## Activity:
Could you repeat the entries below exactly, but only from the line with "The sad reason Netflix has decided to" through the line with "Cell: 206-909-7536", and without any picture?

Stored data entries:
══════════
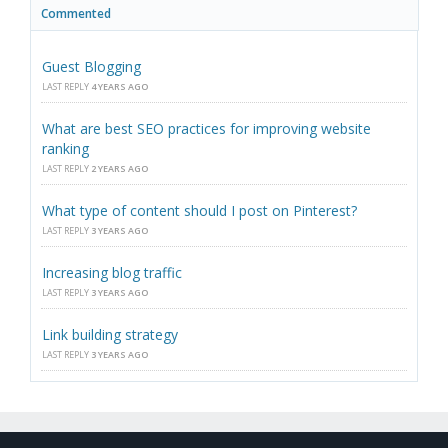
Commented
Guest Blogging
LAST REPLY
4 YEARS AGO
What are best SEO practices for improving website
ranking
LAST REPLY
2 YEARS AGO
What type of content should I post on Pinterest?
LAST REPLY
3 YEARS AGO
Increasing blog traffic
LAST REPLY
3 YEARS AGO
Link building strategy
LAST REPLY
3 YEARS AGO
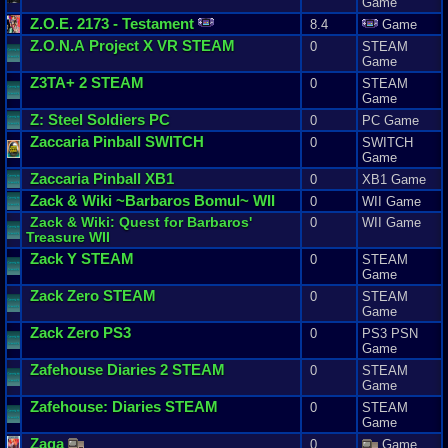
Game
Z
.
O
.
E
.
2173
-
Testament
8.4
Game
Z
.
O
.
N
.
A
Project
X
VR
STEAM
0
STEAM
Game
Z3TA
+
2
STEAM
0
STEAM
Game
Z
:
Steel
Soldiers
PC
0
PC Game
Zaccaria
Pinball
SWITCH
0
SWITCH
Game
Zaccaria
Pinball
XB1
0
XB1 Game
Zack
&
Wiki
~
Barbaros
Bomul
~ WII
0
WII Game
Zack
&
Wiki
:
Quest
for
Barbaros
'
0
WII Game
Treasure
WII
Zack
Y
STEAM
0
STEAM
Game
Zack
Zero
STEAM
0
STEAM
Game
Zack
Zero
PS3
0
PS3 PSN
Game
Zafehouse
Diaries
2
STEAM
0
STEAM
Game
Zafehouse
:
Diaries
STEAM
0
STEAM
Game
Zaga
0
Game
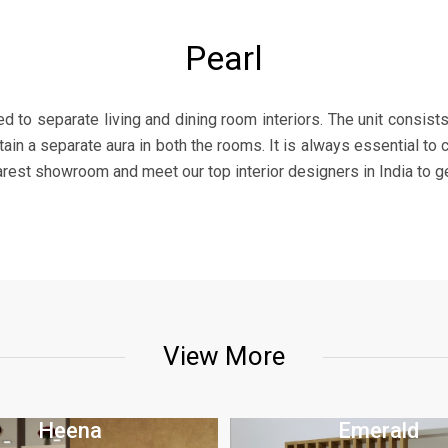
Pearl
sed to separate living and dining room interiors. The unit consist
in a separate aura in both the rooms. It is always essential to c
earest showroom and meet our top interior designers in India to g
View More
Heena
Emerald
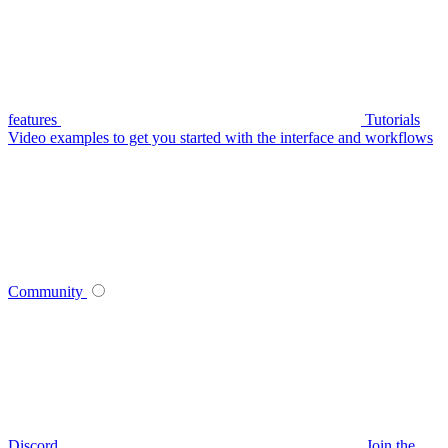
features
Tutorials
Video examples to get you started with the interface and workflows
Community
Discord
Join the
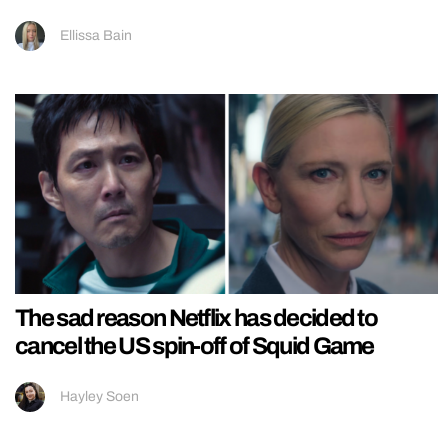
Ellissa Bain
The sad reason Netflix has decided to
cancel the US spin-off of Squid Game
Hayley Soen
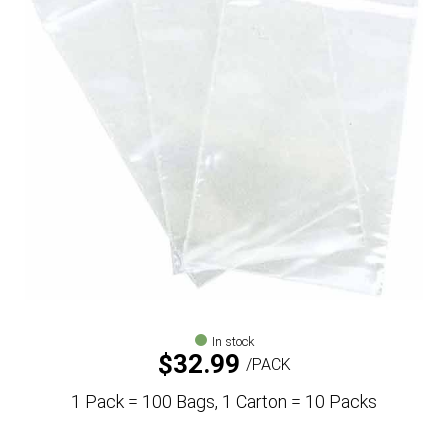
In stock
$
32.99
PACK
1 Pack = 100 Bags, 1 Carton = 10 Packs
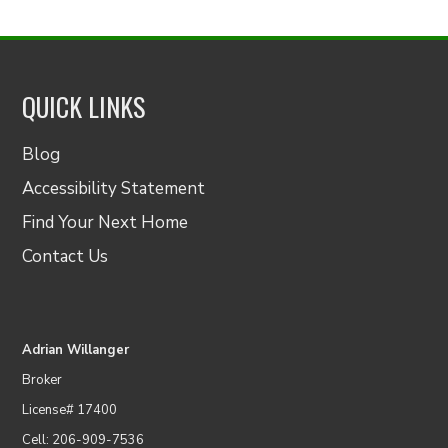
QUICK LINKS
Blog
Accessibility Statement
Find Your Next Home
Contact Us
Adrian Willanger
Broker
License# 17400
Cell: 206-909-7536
══════════
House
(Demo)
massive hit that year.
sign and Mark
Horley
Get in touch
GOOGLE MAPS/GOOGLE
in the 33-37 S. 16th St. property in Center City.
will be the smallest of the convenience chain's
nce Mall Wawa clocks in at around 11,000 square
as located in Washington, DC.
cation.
══════════
## Output for this exercise:
The sad reason Netflix has decided to
cancel the US spin-off of Squid Game
Hayley Soen
In stock
$
32.99
PACK
1 Pack = 100 Bags, 1 Carton = 10 Packs
QUICK LINKS
Blog
Accessibility Statement
Find Your Next Home
Contact Us
Adrian Willanger
Broker
License# 17400
Cell: 206-909-7536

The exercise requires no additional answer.